------ DATA FOR ANALYSIS ------
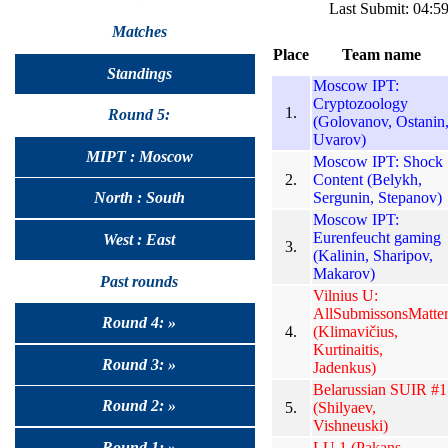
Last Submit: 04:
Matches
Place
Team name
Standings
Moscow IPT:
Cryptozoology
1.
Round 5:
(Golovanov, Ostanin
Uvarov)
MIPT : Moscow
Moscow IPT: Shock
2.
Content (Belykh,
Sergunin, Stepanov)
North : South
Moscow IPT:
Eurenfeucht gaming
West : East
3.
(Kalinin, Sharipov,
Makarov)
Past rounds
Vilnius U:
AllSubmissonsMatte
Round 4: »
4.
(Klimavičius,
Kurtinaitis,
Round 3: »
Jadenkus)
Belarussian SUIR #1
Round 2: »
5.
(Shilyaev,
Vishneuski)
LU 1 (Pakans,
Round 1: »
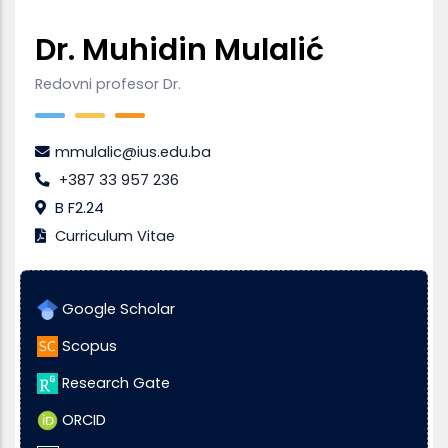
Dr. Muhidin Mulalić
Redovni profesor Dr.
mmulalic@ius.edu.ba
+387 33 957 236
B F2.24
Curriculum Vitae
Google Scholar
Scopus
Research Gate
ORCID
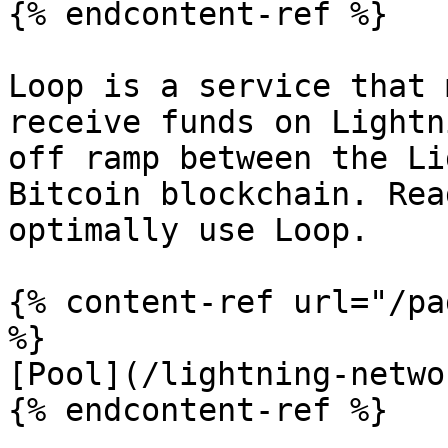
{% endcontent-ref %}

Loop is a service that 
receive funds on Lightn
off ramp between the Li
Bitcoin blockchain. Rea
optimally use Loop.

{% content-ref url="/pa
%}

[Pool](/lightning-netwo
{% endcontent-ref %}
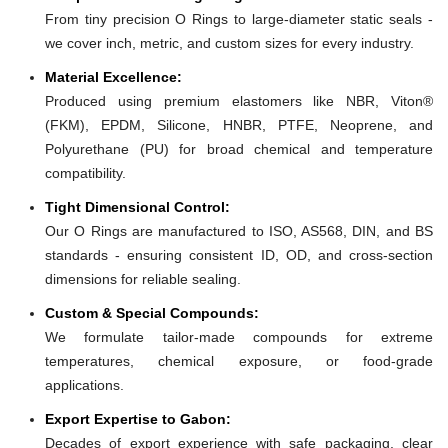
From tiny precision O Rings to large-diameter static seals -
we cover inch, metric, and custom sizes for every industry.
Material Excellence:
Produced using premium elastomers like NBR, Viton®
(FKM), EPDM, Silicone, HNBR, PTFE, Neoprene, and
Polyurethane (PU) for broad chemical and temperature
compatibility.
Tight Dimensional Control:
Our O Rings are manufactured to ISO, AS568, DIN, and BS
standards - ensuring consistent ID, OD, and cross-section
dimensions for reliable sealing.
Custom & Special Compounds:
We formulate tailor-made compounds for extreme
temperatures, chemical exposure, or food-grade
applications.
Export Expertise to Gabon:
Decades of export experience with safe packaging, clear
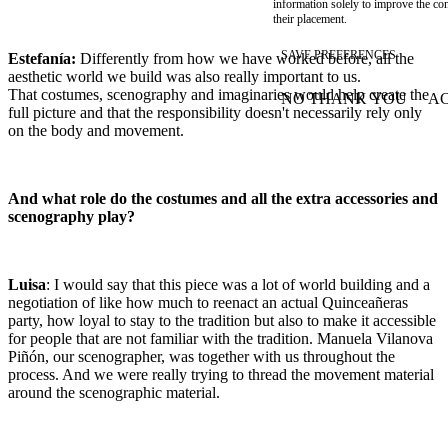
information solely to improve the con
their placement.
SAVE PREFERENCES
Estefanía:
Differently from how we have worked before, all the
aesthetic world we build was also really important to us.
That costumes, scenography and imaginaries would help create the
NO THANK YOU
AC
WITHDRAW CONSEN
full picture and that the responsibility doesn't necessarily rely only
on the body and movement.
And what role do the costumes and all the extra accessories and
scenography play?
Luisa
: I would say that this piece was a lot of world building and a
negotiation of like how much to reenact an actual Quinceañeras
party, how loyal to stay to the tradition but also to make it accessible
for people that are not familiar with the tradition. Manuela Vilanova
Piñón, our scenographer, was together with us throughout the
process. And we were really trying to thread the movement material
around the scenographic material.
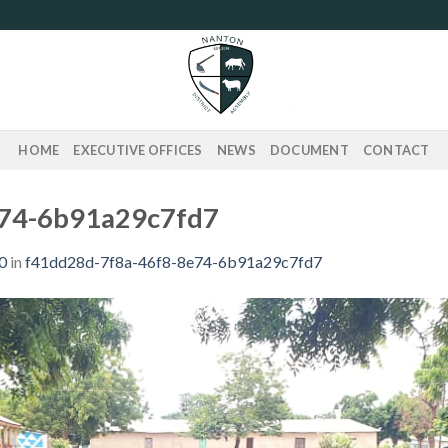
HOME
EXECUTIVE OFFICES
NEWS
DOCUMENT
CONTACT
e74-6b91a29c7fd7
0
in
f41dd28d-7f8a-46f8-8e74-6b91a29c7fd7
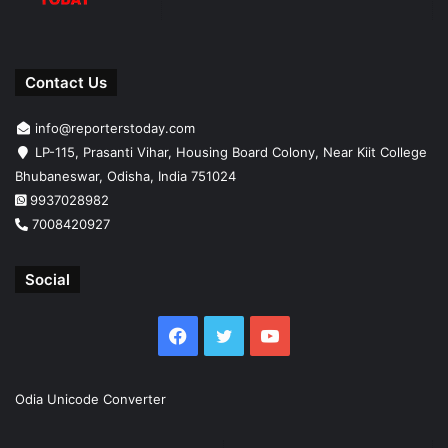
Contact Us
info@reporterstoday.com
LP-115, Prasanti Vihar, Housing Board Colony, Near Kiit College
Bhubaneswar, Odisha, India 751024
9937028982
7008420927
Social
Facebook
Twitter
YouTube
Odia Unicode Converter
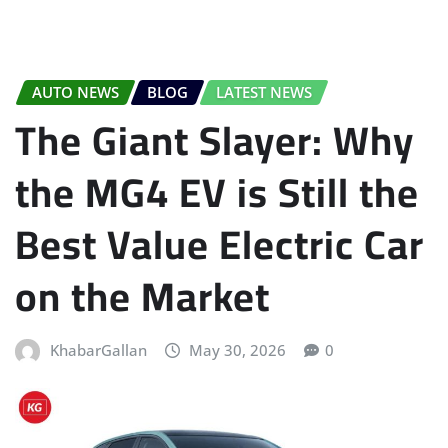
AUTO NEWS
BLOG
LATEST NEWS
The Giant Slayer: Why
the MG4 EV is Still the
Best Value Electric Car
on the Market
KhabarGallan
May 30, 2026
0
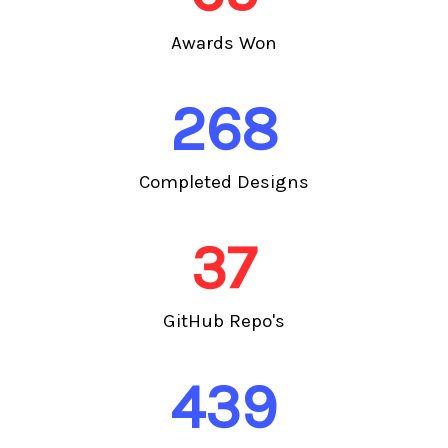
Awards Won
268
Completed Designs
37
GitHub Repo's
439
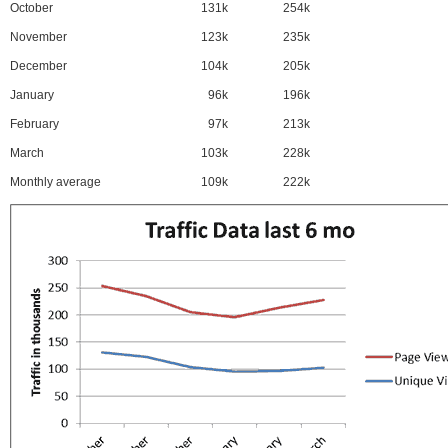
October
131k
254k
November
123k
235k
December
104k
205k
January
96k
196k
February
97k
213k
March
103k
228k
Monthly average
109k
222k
------
------ DATA FOR ANALYSIS ------
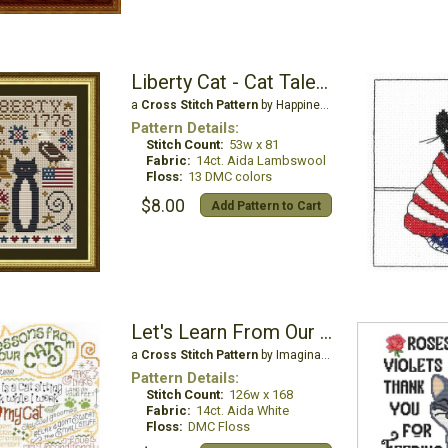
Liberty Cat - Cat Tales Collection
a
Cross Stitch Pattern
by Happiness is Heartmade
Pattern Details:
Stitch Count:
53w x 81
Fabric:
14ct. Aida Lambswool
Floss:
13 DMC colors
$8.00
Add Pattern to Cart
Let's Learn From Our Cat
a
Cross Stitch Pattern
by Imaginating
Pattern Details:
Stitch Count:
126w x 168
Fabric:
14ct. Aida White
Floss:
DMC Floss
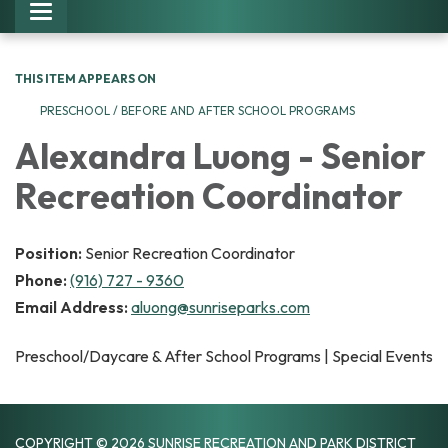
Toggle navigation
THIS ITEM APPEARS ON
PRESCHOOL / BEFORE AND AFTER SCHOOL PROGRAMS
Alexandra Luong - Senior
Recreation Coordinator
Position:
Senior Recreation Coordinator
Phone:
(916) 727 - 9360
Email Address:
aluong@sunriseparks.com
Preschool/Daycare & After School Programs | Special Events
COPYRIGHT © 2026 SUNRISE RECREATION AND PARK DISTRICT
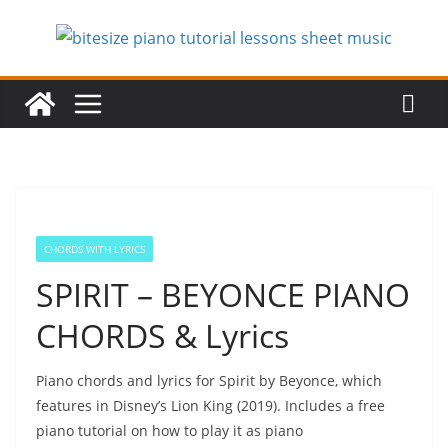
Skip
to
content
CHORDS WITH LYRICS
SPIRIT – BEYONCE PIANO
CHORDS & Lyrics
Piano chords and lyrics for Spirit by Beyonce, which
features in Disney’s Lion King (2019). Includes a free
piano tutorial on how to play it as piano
------
Track down every line in the entries that includes the string "Moscow", and copy it.

Moscow IPT:
MIPT : Moscow
Moscow IPT: Shock
Moscow IPT:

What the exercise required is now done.